Records supplied
>>

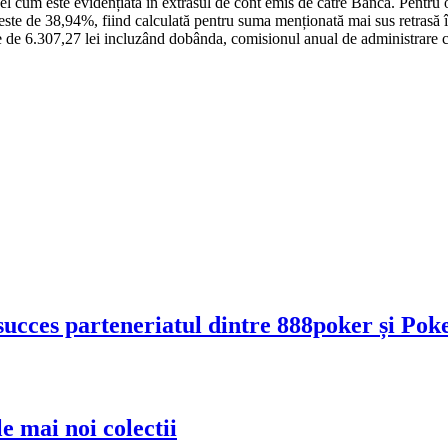
el cum este evidențiată în extrasul de cont emis de către Bancă. Pentru o
) este de 38,94%, fiind calculată pentru suma menționată mai sus retra
te de 6.307,27 lei incluzând dobânda, comisionul anual de administrare con
es parteneriatul dintre 888poker și Pok
e mai noi colectii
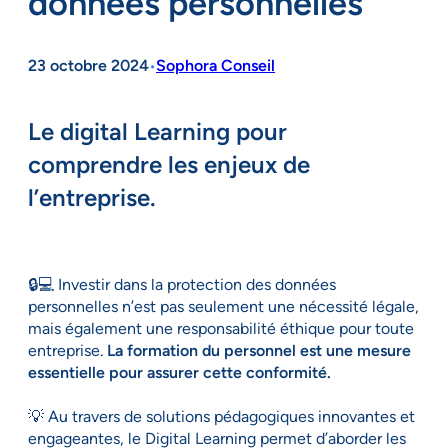
données personnelles
23 octobre 2024
Sophora Conseil
•
Le digital Learning pour
comprendre les enjeux de
l’entreprise.
🔒💻 Investir dans la protection des données
personnelles n’est pas seulement une nécessité légale,
mais également une responsabilité éthique pour toute
entreprise.
La formation du personnel est une mesure
essentielle pour assurer cette conformité.
💡 Au travers de solutions pédagogiques innovantes et
engageantes, le Digital Learning permet d’aborder les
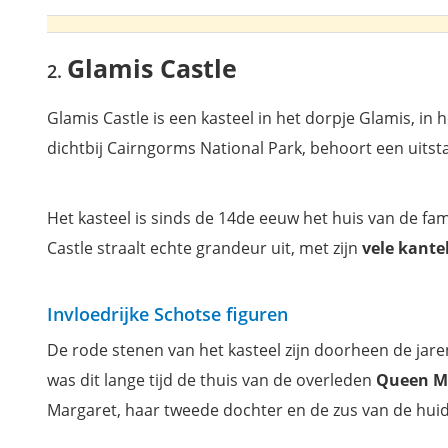
Glamis Castle
Glamis Castle is een kasteel in het dorpje Glamis, in h
dichtbij Cairngorms National Park, behoort een uit
Het kasteel is sinds de 14de eeuw het huis van de fa
Castle straalt echte grandeur uit, met zijn
vele kante
Invloedrijke Schotse figuren
De rode stenen van het kasteel zijn doorheen de jare
was dit lange tijd de thuis van de overleden
Queen 
Margaret, haar tweede dochter en de zus van de huid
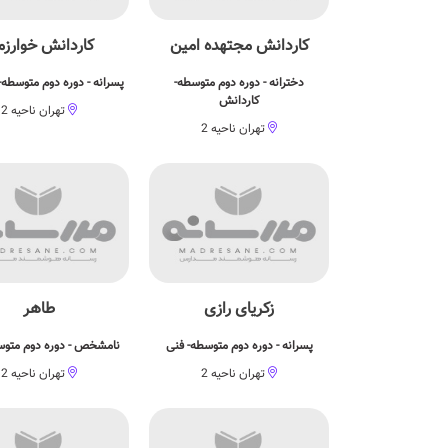
کاردانش مجتهده امین
کاردانش خوارز
دخترانه - دوره دوم متوسطه-
پسرانه - دوره دوم متوسطه-
کاردانش
تهران ناحیه 2
تهران ناحیه 2
زکریای رازی
طاهر
پسرانه - دوره دوم متوسطه- فنی
نامشخص - دوره دوم متوس
تهران ناحیه 2
تهران ناحیه 2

<<

Leave the pictures out and return the rest of the material exactly.

Answer to the problem
el cum este evidențiată în extrasul de cont emis de către Bancă. Pentru o
) este de 38,94%, fiind calculată pentru suma menționată mai sus retra
te de 6.307,27 lei incluzând dobânda, comisionul anual de administrare con
es parteneriatul dintre 888poker și Pok
e mai noi colectii
données personnelles
23 octobre 2024
Sophora Conseil
•
Le digital Learning pour
comprendre les enjeux de
l’entreprise.
🔒💻 Investir dans la protection des données
personnelles n’est pas seulement une nécessité légale,
mais également une responsabilité éthique pour toute
entreprise.
La formation du personnel est une mesure
essentielle pour assurer cette conformité.
💡 Au travers de solutions pédagogiques innovantes et
engageantes, le Digital Learning permet d’aborder les
Glamis Castle
Glamis Castle is een kasteel in het dorpje Glamis, in h
dichtbij Cairngorms National Park, behoort een uit
Het kasteel is sinds de 14de eeuw het huis van de fa
Castle straalt echte grandeur uit, met zijn
vele kante
Invloedrijke Schotse figuren
De rode stenen van het kasteel zijn doorheen de jare
was dit lange tijd de thuis van de overleden
Queen 
Margaret, haar tweede dochter en de zus van de huid
کاردانش مجتهده امین
کاردانش خوارز
دخترانه - دوره دوم متوسطه-
پسرانه - دوره دوم متوسطه-
کاردانش
تهران ناحیه 2
تهران ناحیه 2
زکریای رازی
طاهر
پسرانه - دوره دوم متوسطه- فنی
نامشخص - دوره دوم متوس
تهران ناحیه 2
تهران ناحیه 2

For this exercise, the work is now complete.